O ataque resultou na morte de Valdir do Nascimento de Jesus, o Valdirzão, de 52 anos, e Gleison Barbosa de Carvalho, de 28 anos. Outras seis pessoas foram baleadas.
Valdirzão era o coordenador do assentamento Olga Benário e uma das mais importantes lideranças do MST na região do Vale do Paraíba.
Em novembro de 2024, ele recebeu em seu lote a visita de Ítalo Rodrigues da Silva, que, segundo assentados, seria filho de Nero do Piseiro. Na conversa, Silva teria dito a Valdirzão que “comprou” uma área vaga dentro do assentamento e iria ocupá-la. O terreno é um dos 45 lotes do Olga Benário e tem cinco mil metros quadrados. De acordo com o movimento, a área pode valer até R$ 7 milhões.

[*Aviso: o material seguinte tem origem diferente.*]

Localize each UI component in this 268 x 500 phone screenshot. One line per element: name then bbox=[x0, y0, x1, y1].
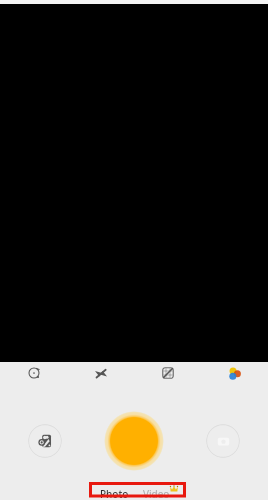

O coordenador do MST teria explicado que a área não pode ser comercializada e nem ocupada por terceiros, pois pertence ao Instituto Nacional de Colonização e Reforma Agrária (Incra), e que o movimento aguardava um parecer do órgão sobre quem deveria ocupar o terreno.
O artigo 189 da Constituição Federal estabelece que os lotes em assentamentos da Reforma Agrária não podem ser negociados pelo prazo de dez anos, mesmo que o beneficiário já tenha recebido título de posse da área. A venda de forma irregular pode ser considerada crime de estelionato e infração administrativa.
No dia 9 de janeiro deste ano, a coordenação do assentamento foi alertada por alguns assentados de que havia uma movimentação inesperada dentro do lote. Valdirzão convocou um grupo de integrantes do MST para ir ao terreno e notou que a bomba e o encanamento do poço artesiano que abastece o assentamento e irriga as lavouras haviam sido furtados.
Além do furto, os sem-terra notaram que a casa que ficava no lote estava sendo reformada. Novas janelas já tinham sido instaladas e havia entulho de obra espalhado pelo terreno.
O grupo de assentados, formado por 15 pessoas, entre elas crianças e mulheres, decidiu esperar o invasor para cobrar explicações. No dia seguinte, passava das 16h quando Silva surgiu em uma caminhonete e subiu o barranco que separa a cerca da propriedade da casa onde estavam os sem-terra.

Quando se encontram, segundo os sem-terra, a conversa foi tensa. Mais uma vez, Valdirzão avisou Silva sobre o lote não poder, por lei, ser ocupado sem a indicação e supervisão do Incra e o questionou sobre o furto da bomba que deixou o assentamento sem água. Irritado, o invasor partiu, mas prometeu retornar.
Diante da ameaça, os sem-terra mantiveram vigília no local. Horas depois, por volta das 23h, ocorreu o ataque. Os sobreviventes relatam aos policiais que entre os homens armados estavam Ítalo Rodrigues da Silva e seu pai, Antônio Martins dos Santos Filho, o Nero do Piseiro, que foi detido em flagrante no bairro Santa Tereza, em Taubaté (SP), cidade vizinha a Tremembé.
No dia 18 de janeiro, oito dias após o ataque ao assentamento, o MST organizou um ato em homenagem às vítimas, no Centro de Eventos de Tremembé. Com intervenções lúdicas, falas de militantes, autoridades políticas e religiosas, o ato ressaltou que o episódio não é um fato isolado, mas uma expressão “vil e covarde” de um cenário amplo de invasões criminosas de assentamentos da reforma agrária com interesses imobiliários.
Na ocasião, Mauro demostrou a insatisfação com as investigações até aquele momento. “Nós queremos não só a celeridade no processo, mas que se investigue a fundo os principais responsáveis, os mandantes daquilo que ocorreu aqui”, disse.